How to Argue with Fools

by admin on September 21, 2007

1. Many arguments suffer from the two partners using different sets of basic premises.
2. Address this with your argument-partner if necessary.

A friend of mine is an investment banker. She asked me yesterday: How do you argue with someone who simply states that he won’t invest in emerging markets? How do you reason him into not passing up on this chance?

My answer was: You don’t. It is impossible to force someone by reason into changing his or her fundamental beliefs.

In the discussion (as she described it) the two partners were using different premises to their argument.

I assume that they both had the long term goal of making as much money on an annual basis as possible. In their argument about how to achieve this goal they were starting from the premise that it is good to earn money. Of course they had additional values and goals like being legal, avoiding high risks et cetera.

Yet from the way she described the argument her partner acted as if he had an additional premise: Don’t invest in so-called “emerging markets”.

He was behaving as if his position was what philosophers call “basic” or “fundamental” (only indirectly connected to “fundamentalism” in its religious flavor). Basic facts are something like “I am” or “I have two hands”, you usually don’t argue about these.

Yet through all of history people have taken facts as basic that later appeared not to be basic at all. Aristotle took it for basic that women have less teeth than men do. Descartes took it as fundamental that God is good and wouldn’t ever deceive him. My wife Elli claims it to be a fundamental fact of the universe that men take out both garbage and spiders.
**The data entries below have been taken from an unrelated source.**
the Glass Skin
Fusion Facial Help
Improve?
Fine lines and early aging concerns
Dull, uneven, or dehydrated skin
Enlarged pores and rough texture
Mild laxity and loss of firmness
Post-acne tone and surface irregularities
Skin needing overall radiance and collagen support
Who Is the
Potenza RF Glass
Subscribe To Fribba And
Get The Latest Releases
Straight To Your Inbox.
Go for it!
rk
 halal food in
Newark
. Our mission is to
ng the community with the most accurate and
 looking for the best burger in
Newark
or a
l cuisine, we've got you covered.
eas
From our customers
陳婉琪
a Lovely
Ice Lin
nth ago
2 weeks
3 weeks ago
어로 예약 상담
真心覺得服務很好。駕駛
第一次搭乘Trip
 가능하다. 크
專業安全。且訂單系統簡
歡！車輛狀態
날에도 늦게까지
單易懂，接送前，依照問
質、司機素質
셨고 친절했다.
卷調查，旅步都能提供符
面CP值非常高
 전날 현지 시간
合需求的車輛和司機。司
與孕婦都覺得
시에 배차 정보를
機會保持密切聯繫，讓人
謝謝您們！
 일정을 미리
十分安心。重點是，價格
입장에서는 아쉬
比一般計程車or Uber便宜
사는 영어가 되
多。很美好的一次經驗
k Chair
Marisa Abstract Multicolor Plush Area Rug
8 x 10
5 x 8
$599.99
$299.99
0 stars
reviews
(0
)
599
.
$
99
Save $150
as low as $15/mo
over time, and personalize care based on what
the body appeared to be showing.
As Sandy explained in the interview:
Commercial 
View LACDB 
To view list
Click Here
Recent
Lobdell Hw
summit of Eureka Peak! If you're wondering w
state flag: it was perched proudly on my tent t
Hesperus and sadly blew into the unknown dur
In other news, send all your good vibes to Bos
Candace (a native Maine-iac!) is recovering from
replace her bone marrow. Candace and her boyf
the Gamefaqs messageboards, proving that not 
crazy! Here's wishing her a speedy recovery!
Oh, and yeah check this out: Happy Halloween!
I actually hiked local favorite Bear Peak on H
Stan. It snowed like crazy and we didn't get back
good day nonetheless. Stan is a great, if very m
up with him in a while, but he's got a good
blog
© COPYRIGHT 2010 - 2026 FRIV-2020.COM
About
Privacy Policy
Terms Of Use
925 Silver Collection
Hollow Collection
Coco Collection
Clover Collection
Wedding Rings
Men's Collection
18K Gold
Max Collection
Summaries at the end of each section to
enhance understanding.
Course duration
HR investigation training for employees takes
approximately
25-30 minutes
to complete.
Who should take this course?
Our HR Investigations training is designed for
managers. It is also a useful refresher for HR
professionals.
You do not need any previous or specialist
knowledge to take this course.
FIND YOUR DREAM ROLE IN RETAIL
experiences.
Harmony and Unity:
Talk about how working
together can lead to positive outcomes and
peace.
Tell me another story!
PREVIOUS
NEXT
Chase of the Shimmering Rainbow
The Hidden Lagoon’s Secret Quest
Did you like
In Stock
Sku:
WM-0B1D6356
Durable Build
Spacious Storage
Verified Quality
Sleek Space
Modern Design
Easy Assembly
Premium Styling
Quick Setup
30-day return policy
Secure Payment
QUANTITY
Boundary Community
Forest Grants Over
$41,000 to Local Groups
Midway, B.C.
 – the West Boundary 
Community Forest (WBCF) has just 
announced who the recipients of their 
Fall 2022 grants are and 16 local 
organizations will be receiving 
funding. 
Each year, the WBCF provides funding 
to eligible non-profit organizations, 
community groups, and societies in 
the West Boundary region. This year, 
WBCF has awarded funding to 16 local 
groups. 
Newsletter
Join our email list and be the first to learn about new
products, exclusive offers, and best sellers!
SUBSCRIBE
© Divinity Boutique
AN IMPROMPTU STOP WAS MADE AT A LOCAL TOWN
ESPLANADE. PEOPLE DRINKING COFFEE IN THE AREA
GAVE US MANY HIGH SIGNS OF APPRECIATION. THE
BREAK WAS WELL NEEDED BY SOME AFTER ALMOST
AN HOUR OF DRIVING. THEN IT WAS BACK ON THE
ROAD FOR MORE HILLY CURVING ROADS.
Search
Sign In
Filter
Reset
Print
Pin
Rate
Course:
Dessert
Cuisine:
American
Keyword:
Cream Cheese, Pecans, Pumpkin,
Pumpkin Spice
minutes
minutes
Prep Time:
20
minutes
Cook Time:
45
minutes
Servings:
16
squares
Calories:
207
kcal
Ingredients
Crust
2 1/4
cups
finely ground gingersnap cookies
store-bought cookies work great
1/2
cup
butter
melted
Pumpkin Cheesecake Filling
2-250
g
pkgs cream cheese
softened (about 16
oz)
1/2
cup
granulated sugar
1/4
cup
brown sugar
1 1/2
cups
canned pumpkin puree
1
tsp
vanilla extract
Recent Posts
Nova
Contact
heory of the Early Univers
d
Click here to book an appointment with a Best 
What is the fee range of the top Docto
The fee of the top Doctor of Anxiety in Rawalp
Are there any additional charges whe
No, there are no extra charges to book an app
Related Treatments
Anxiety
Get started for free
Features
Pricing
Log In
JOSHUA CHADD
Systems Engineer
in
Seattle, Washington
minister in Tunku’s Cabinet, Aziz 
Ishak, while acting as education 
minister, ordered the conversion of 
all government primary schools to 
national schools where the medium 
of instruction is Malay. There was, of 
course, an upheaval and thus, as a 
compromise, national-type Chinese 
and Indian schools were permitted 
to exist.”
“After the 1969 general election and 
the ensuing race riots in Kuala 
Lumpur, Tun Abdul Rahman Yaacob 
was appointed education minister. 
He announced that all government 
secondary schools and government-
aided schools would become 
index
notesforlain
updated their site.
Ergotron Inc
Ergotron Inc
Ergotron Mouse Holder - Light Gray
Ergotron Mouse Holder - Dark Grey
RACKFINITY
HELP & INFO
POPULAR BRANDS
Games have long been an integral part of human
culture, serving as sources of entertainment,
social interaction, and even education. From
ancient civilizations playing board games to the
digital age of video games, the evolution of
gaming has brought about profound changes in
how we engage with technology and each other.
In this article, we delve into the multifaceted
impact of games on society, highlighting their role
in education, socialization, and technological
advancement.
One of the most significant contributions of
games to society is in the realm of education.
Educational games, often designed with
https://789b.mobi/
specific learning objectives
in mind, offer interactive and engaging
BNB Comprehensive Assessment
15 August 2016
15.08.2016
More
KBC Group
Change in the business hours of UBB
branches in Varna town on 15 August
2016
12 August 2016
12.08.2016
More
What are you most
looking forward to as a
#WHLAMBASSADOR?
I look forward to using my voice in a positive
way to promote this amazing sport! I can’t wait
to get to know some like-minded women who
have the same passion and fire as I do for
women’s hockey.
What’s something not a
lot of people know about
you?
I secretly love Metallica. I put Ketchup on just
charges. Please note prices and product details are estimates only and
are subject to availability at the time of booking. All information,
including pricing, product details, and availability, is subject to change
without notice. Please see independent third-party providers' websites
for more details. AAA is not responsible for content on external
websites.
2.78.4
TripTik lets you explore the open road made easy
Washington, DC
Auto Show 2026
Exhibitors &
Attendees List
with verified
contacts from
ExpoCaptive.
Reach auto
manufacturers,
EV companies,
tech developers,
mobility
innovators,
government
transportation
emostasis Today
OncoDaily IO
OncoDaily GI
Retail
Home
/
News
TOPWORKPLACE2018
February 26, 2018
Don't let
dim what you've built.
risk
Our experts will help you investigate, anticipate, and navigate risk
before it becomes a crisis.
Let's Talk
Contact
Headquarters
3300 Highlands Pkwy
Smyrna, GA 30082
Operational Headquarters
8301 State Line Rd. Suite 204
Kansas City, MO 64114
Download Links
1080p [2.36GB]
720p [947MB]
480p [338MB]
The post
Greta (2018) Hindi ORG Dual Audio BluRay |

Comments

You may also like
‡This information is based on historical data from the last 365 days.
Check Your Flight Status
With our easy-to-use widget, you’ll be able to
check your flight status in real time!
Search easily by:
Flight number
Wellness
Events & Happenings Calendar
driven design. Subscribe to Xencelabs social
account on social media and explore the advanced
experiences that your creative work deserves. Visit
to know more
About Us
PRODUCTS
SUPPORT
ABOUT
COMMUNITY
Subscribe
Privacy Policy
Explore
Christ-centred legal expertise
Most religions are based on the acceptance of certain fundamental facts. You convert to Islam by exclaiming that there is only one God and that Mohammed is His prophet. Christians have a whole set of creeds. Jews proclaim in the “Shema“: “Hear, O Israel! The LORD is our God — the LORD alone.”

Problems in arguments begin when people are not aware of the fact that they are using different sets of claims or moral values as fundamental.

In the argument described earlier the partner was acting as if the fact that it is bad to invest in emerging markets was basic or fundamental. You can’t argue against fundamental facts. The only thing she could do was to point out the problem.

You can tell your partner: “Look, we are using a different set of fundamental facts and values here. We agree on X but you additionally claim Y as fundamental. I don’t see Y as basic and indisputable at all. That’s why this argument is bound to be fruitless. Why don’t we reevaluate our premises?”

Maybe your partner will start explaining why his position is reasonable. In that moment he has given up its fundamental status as you don’t have to argue for the validity of fundamental facts.

Most likely he or she he will find a polite way of expressing that you are crazy not to accept his claim as basic and obviously true.

Whatever your partner´s reaction is, spotting the difference in fundamental premises will help you understand the argument´s structure.

1. Many arguments suffer from the two partners using different sets of basic premises.
2. Address this with your argument-partner if necessary.

{ 5 comments… read them below or add one }

1

indeterminacy 09.21.07 at 11:23 am

Sometimes you can get the partner to let go of the premise slightly by agreeing with him/her in some particulars of the premise, but I realize that this in itself is also nothing more than a premise.

2

indeterminacy 09.21.07 at 11:23 am

P.S. That’s where philosophy ends and psychology begins ;-)

3

Dushan 09.21.07 at 11:30 am

@Indie/Your PS: Yes, that is what I feel strongly too. Yet I am mostly interested in “first person psychology”: Understanding what is going on and what my role is.

I have a hard enough time figuring out what I myself think! ;-)

4

Rick 09.21.07 at 12:39 pm

Two different premises? And none of us is prepared to give in? An old story to me. Only time, education and experience might (do not have to) change my or his/her stand on this or that. You are right - one can only speak about the weak points in his partner’s premise and hope that he or she will eventually see it similarly. But that’s about all one can do.

5

Splosion - Michigan 10.13.08 at 9:02 pm

Often people have an agenda to follow, with an emotional attachment to the agenda and targeted outcome. If they are unwilling to apply a process to their premise that overlays it’s method of deduction onto another belief to see if it “holds water”, then they will be unable to look beyond any already-accepted perceptions (see “in stone”) to arrive at reality.